Final answer:
Kiana should purchase a minimum of 279 patio stones to cover the right triangular area formed by the points R(1,1), E(7,9), and D(15,3) in her backyard, with each stone covering 29.26 square inches and each square on the grid representing 1 square foot.
Step-by-step explanation:
To determine the minimum number of stones Kiana should buy to cover the right triangular area in her backyard, we first need to calculate the area of the triangle formed by the points R(1,1), E(7,9), and D(15,3). Since the coordinates correspond to a grid where each square represents 1 square foot, we can find the length of the base and height in feet and then find the area in square feet.

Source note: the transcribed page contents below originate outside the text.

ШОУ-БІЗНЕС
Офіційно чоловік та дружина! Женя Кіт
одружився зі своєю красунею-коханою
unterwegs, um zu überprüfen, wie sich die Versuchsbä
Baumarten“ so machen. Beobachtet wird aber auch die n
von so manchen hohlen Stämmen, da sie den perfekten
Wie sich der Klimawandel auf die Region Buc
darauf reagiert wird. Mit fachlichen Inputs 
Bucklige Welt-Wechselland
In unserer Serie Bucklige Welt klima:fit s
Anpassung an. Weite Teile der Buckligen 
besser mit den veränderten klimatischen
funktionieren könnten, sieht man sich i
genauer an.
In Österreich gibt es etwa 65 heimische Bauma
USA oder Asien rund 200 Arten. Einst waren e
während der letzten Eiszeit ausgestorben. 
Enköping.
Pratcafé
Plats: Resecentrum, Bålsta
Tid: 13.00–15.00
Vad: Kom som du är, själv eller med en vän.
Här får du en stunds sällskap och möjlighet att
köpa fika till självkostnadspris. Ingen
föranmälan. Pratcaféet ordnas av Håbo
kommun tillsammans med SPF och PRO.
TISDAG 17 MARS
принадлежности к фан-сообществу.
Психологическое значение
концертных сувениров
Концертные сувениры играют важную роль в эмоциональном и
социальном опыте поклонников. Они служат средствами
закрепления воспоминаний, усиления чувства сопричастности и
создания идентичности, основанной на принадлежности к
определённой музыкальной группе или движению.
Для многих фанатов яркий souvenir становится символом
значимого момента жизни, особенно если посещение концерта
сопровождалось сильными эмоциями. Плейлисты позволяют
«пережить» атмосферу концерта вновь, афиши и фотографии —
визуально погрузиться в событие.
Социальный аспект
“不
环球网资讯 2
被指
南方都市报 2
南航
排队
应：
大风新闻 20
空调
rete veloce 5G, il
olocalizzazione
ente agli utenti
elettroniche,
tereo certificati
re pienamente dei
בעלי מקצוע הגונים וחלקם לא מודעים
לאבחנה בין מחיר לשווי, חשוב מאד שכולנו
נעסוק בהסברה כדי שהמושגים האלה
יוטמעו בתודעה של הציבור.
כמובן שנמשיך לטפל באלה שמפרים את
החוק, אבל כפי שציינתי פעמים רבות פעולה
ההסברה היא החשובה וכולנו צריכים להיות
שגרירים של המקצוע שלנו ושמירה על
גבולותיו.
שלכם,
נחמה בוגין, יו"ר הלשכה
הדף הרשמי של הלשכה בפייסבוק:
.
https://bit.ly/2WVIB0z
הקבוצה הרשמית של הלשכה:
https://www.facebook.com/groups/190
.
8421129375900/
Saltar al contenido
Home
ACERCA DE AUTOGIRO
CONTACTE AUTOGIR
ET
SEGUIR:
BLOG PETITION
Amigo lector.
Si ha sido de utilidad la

Base (BD) = Distance between D and R = √((15-1)² + (3-1)²) = √(196 + 4) = √200 = 14.14 feet
Height (height from E perpendicular to BD) = 9 - 1 = 8 feet
Area of triangle in square feet (A) = 0.5 × base × height = 0.5 × 14.14 × 8 = 56.56 sq ft
We need to convert this area into square inches because each stone covers 29.26 square inches. There are 144 square inches in a square foot.
Area in square inches (A_in) = 56.56 sq ft × 144 sq in/sq ft = 8144.64 sq in
Number of stones needed = A_in / area covered by one stone = 8144.64 sq in / 29.26 sq in = 278.37
Since we can't buy a fraction of a stone, Kiana needs to purchase at least 279 patio stones to cover the entire triangular area.